On Sun, 4 May 2025 08:36:23 +0200 Max Kellermann <max.kellermann@xxxxxxxxx> wrote:

> On Sun, May 4, 2025 at 4:47 AM Andrew Morton <akpm@xxxxxxxxxxxxxxxxxxxx> wrote:
> > Documenation/, please?
>
> Do you mean Documentation/ABI/testing/ ? (like
> Documentation/ABI/testing/sysfs-kernel-oops_count)
> I'll add that; I was confused by the directory name "testing" and
> didn't expect to find actual documentation there.

I find it helpful to grep around for similar things:

hp2:/usr/src/25> egrep -rl "hung_task_detect_count|warn_count|oops_count" Documentation
Documentation/ABI/testing/sysfs-kernel-warn_count
Documentation/ABI/testing/sysfs-kernel-oops_count
Documentation/admin-guide/sysctl/kernel.rst

I'm not sure that we've been very complete/consistent in these things.
If you have time, please check that we've covered these things
appropriately.


> > > Having this is useful for monitoring tools.
> >
> > Useful how? Use cases? Examples?
>
> To detect whether the machine is healthy. If the kernel has
> experienced a soft lockup, it's probably due to a kernel bug, and I'd
> like to detect that quickly and easily. There is currently no way to
> detect that, other than parsing dmesg. Or observing indirect effects:
> such as certain tasks not responding, but then I need to observe all
> tasks. I'd rather be able to detect the primary cause easily - just
> like some people decided that they want to observe an oops and a
> warning counter.
>
> We always run the latest stable kernel on our production servers, and
> this has brought great sorrow for the last year (I think the big netfs
> drama began in 6.9 or so when the pgpriv2 refactoring began). There
> have been numerous netfs/NFS/Ceph regressions, we had just as many
> production outages, and the maintainers wouldn't respond to my bug
> reports, so I had to figure it all out myself.
> The latest regression that quickly took down our servers was a
> "stable" backport of a performance optimization for epoll in 6.14.4,
> leading to soft lockups in ep_poll(), see
> https://lore.kernel.org/lkml/20250429185827.3564438-1-max.kellermann@xxxxxxxxx/
> - but we observed it only after everything had already fallen apart.
> Since our main process has switched from epoll to io_uring, only
> second-order processes were falling apart. Had we had a soft lockup
> counter, we could have noticed it earlier.

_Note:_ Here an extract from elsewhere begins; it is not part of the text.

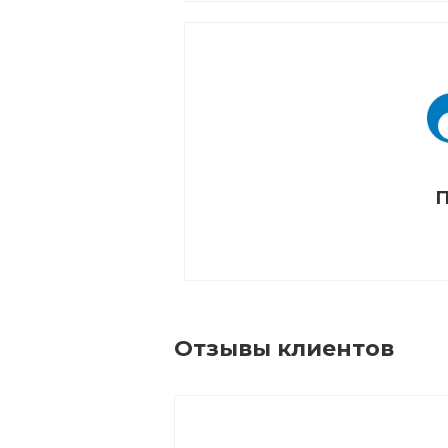
П
Отзывы клиентов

That's all great stuff, thanks. Please include it in the [0/N]?

> > A proposal to permanently extend Linux's userspace API requires better
> > justification than an unsubstantiated assertion, surely?
>
> The commits that added warn_count/oops_count literally only said "is a
> fairly interesting signal". See commits 9db89b411170 ("exit: Expose
> "oops_count" to sysfs") and 8b05aa263361 ("panic: Expose "warn_count"
> to sysfs"). That's quite an unsubstantiated assertion, too, isn't it?
>
> I agree with you, but I thought the point for a soft lockup counter
> was trivial enough to see, and I didn't think you needed more
> justification than the other counters.

um, well, Kees, sorry, that wasn't a world class effort.